When Aparicio was able to speak again, he gave many interviews. The accident was turned into the great epic that bullfighting in Spain needs so urgently. It took bullfighting back to its most basic, archaic principles. The animal earns respect by trying to survive, and the matador becomes an object of publish adoration for vanquishing the bull. There is great power in the relationship between the two. It was the inspiration for paintings by Picasso and Goya. Even when the balance between the matador and the bull is upset, the respect for the animal remains. The injury or death of the matador is a nothing more than one of the rules of the game.

Aparicio quickly realized that he had an opportunity to deliver a great story -- a story of courage in the face of adversity, and of the triumphant return of a matador only 10 weeks after having a horn jammed through his face. But everything had to happen very quickly.

First he fired his manager, who had said in an interview that a bullfighter couldn't recover that quickly from an accident like Aparicio's, at least not psychologically. The new manager says it is possible. In recent weeks, his job has consisted of arranging interviews and signing contracts. Aparicio will fight in August in Vitoria, Marbella, El Escorial, Gijón, Torremolinos, Málaga, Antequera, Ciudad Real, Requena and Palencia. He had had only six bookings by May. He is now scheduled to appear 11 times in August alone. In the last few weeks, the media have featured a number of human-interest stories about the matador: Aparicio exercising, Aparicio on his ranch, Aparicio the man.

Like Being Run Over

He has even managed to find the right words to describe what happened to him. "Imagine you get run over by a car. It's the same thing," he says. "Except that the car leaves you alone after it has run you over."

Has his relationship with the bulls changed since the accident?

"The bull and I, we are a team," he says. "The bull gives you your triumph. He's your friend. He can also catch you. He's an animal and he wants to defend himself. But I see him as a friend."

Things were progressing. Don Eduardo's plan seemed to be working.

There was only one question that everyone seemed to have forgotten in the midst of all the excitement: What happens the first time Aparicio encounters a bull after Madrid?

Another Ordeal

It's hot in Pontevedra. The sun has been shining all day. His first bull, a 510-kilo animal, is named Cortesano. Aparicio takes the large cape and flourishes it a few times, keeping it as far away from his body as possible. Then he calls Francisco, the fat picador. Francisco is ready. His horse is blindfolded. He tucks the lance under his arm and waits for Cortesano. He isn't a particularly wild bull. Nevertheless, Francisco is too hard on the bull, and the crowd boos. Francisco jams the lance into the bull's shoulders and neck again and again, until Cortesano, severely weakened by now, turns away.

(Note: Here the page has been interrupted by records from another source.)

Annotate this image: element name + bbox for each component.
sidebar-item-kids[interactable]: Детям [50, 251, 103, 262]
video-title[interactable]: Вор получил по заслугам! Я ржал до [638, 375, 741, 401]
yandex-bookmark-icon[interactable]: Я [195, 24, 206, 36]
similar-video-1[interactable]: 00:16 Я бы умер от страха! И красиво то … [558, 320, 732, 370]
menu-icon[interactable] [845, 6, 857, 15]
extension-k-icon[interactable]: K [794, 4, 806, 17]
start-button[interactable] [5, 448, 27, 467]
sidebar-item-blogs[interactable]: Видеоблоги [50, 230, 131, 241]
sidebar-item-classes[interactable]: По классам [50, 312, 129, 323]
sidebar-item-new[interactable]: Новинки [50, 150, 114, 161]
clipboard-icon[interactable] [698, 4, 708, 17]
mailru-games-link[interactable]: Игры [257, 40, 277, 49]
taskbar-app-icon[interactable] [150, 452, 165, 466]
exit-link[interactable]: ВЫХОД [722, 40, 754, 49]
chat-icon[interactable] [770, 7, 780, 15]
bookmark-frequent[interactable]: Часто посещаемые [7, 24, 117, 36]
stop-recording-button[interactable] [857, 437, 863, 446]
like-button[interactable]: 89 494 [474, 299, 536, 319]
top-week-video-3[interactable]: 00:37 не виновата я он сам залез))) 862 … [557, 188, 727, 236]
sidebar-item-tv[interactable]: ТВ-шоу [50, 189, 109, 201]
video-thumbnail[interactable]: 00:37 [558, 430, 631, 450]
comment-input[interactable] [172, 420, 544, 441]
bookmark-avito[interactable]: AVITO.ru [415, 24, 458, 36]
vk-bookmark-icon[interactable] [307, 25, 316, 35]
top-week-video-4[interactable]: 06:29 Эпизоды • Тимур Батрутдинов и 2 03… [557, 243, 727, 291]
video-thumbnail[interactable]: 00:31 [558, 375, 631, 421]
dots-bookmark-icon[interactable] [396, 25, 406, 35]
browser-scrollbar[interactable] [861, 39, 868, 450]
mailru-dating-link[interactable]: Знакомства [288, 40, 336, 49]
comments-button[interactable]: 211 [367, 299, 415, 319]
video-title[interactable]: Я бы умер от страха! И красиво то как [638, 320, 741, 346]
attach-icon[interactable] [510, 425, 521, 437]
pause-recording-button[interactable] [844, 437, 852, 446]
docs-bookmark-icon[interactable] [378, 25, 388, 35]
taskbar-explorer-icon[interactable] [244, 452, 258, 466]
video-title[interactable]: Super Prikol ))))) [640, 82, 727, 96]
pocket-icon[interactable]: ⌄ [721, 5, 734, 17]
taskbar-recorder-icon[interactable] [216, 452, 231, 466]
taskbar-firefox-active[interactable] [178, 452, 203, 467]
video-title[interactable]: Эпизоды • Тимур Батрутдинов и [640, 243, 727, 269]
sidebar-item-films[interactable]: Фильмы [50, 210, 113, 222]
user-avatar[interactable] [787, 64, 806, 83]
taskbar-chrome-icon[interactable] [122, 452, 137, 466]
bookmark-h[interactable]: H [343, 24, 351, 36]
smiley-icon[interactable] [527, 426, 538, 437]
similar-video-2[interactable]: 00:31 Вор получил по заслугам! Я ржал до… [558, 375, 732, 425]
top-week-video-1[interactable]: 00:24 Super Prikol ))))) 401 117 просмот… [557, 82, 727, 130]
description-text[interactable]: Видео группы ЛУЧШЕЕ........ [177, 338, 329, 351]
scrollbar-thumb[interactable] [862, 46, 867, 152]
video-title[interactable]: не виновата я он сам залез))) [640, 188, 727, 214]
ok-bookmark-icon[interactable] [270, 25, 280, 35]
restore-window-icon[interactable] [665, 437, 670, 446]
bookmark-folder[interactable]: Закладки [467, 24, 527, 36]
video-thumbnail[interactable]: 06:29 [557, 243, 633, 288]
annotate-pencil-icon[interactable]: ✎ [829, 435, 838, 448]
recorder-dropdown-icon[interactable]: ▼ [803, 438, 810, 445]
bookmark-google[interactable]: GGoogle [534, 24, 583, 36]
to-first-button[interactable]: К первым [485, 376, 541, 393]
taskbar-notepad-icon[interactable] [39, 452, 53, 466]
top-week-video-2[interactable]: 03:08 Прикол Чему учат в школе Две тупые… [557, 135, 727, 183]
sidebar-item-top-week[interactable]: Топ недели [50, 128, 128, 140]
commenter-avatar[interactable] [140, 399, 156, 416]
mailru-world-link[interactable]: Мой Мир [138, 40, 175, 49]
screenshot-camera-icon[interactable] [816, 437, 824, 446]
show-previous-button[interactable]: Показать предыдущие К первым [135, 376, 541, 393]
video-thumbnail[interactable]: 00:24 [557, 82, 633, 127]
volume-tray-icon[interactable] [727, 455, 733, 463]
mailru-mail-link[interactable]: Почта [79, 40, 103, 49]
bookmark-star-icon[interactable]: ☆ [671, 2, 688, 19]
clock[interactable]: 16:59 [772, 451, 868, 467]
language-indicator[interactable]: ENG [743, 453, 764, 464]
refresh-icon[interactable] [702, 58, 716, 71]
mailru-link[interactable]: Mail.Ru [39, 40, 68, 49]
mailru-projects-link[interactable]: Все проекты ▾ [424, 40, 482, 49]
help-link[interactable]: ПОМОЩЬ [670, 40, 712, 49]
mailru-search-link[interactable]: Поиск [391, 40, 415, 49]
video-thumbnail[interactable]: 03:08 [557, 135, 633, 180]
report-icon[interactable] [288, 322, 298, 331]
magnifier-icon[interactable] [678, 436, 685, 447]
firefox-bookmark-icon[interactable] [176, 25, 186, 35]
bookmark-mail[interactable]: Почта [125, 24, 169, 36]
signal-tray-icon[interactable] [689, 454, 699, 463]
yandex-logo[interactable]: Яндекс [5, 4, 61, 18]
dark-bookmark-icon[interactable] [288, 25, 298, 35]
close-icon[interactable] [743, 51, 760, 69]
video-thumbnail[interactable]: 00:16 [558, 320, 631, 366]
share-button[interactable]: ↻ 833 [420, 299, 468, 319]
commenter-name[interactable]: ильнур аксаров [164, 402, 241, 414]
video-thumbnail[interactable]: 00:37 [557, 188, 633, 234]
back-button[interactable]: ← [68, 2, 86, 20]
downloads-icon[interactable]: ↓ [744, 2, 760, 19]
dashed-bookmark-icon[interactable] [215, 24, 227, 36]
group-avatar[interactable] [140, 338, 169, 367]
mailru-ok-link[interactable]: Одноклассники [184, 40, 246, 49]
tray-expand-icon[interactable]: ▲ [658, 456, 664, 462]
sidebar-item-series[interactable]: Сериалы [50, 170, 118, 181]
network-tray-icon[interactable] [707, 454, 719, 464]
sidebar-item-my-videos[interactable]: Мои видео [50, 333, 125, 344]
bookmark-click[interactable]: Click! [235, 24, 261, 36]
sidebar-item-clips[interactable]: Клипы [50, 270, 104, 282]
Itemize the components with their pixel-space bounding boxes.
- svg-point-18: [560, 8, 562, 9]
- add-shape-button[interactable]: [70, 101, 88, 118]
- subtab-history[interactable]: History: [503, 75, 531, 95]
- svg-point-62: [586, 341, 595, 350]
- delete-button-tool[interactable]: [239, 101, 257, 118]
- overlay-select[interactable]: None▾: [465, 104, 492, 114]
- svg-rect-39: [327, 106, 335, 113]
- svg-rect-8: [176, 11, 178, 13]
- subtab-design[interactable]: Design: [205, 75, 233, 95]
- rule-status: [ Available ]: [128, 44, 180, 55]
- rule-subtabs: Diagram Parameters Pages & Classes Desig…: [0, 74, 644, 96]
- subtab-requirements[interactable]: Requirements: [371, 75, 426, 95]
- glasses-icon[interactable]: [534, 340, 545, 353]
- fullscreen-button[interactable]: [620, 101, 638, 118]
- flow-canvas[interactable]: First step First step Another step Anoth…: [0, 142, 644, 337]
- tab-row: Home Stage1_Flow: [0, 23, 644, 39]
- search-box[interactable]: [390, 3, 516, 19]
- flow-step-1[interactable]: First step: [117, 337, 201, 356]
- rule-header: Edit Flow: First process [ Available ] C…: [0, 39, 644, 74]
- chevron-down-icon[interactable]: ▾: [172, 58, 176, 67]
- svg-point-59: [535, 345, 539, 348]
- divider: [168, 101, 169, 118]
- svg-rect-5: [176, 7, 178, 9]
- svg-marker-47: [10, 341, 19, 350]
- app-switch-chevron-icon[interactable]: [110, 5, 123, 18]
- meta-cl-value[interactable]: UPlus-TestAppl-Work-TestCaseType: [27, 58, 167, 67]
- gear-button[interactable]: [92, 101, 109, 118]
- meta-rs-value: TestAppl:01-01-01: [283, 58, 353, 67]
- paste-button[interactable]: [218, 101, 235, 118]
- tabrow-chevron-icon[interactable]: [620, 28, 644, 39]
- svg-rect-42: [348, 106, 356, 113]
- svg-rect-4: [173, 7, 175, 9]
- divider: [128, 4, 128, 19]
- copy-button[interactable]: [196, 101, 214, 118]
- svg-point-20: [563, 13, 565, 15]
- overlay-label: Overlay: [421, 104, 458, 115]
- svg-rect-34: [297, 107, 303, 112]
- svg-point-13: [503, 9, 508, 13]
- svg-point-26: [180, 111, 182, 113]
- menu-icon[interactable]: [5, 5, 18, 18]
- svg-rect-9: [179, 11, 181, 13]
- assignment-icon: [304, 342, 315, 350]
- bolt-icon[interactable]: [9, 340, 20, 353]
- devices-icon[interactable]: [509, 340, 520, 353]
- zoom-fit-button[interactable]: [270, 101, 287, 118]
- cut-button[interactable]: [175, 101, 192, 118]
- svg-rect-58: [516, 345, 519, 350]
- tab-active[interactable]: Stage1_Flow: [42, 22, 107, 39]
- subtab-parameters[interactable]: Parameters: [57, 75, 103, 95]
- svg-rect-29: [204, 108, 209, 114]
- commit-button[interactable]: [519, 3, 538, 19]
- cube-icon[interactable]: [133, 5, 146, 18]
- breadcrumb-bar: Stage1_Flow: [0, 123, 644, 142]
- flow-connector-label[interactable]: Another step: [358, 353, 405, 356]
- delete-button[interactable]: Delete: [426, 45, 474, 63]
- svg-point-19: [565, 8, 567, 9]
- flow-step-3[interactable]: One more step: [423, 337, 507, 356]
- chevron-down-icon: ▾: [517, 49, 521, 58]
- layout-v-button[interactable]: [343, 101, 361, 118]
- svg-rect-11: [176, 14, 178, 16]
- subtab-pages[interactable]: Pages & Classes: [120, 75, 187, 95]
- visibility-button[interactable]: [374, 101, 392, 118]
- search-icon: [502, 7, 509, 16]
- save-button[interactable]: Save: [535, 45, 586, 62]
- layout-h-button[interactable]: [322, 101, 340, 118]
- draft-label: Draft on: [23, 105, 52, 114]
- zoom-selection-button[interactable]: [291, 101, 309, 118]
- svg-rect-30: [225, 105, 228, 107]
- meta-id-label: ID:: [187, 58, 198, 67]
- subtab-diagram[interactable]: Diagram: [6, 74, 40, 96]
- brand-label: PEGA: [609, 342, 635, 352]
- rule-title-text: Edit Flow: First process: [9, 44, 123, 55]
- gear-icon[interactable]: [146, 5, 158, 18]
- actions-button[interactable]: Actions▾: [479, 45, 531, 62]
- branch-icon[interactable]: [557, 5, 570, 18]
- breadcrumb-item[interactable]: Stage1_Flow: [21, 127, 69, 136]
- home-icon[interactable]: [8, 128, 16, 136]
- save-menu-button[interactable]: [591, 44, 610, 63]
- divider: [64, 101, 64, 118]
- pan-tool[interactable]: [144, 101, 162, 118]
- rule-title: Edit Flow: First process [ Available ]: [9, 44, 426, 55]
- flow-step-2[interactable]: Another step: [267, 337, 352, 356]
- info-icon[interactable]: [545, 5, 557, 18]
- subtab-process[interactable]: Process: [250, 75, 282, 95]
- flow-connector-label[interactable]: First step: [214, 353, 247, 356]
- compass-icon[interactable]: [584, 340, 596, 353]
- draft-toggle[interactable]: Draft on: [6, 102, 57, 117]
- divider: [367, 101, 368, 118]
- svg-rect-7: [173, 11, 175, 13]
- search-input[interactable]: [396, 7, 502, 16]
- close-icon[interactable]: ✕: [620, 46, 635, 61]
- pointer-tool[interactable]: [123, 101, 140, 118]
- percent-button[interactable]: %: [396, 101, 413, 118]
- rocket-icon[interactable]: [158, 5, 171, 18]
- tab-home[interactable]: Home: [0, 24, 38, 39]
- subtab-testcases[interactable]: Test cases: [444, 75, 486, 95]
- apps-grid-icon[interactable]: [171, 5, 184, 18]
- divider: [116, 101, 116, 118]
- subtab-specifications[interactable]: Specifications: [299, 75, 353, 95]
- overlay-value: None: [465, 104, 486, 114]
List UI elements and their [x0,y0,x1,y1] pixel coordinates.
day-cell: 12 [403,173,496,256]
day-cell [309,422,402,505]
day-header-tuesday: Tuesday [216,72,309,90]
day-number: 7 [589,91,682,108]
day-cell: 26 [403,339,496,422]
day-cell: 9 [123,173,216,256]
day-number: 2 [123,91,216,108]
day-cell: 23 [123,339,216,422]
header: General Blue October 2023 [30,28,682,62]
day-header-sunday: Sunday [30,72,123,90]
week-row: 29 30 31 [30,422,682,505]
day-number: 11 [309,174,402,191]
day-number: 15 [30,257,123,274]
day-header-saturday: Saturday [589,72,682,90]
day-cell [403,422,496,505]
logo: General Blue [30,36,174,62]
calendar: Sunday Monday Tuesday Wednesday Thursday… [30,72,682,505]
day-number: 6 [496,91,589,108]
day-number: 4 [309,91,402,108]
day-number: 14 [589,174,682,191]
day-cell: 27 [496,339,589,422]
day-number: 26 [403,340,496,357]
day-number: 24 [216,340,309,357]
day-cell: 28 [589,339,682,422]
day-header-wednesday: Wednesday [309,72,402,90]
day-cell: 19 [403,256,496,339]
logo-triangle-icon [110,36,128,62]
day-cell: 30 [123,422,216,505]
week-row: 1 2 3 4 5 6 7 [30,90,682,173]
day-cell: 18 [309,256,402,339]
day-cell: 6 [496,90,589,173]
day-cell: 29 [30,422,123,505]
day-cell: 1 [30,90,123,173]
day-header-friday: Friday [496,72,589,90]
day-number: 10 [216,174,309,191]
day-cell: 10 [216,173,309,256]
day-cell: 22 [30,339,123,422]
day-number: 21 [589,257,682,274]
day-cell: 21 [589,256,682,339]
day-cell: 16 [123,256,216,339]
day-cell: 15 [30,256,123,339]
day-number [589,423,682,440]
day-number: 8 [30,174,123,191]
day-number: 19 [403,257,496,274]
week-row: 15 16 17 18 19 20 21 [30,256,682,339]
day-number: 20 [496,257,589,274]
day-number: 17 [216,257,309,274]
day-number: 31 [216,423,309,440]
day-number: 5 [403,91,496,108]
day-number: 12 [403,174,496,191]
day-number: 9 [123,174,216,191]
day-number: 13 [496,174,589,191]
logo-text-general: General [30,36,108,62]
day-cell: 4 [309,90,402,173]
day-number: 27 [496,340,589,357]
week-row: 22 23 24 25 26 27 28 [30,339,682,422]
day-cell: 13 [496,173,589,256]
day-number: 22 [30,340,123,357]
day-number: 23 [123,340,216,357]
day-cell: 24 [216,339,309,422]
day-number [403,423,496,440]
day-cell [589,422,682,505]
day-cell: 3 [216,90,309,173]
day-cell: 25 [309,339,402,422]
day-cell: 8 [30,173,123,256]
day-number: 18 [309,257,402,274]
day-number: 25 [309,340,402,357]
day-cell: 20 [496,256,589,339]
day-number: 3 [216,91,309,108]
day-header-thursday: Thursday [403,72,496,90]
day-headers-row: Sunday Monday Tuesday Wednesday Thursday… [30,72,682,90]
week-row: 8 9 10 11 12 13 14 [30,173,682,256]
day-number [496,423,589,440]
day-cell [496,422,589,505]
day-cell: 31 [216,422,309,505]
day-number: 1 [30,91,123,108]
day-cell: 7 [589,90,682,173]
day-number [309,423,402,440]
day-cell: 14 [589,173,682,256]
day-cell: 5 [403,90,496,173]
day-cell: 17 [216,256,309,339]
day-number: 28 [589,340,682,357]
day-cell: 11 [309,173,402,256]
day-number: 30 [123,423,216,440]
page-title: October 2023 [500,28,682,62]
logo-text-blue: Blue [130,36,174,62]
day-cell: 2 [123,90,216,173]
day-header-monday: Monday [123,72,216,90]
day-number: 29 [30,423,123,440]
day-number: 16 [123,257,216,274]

Aparicio, who now appears to be anxious to get the whole thing over as quickly as possible, is breathing heavily, almost as heavily as the bull. He performs a few straightforward flourishes with his cape, and the grateful band starts playing a paso doble tune. What the audience is witnessing in this arena is no triumph. Instead, it sees a man who wants to get out. But it isn't over yet.

His second bull is named Bombardero. Once again, Aparicio takes no risks, makes a few flourishes and quickly summons the picador.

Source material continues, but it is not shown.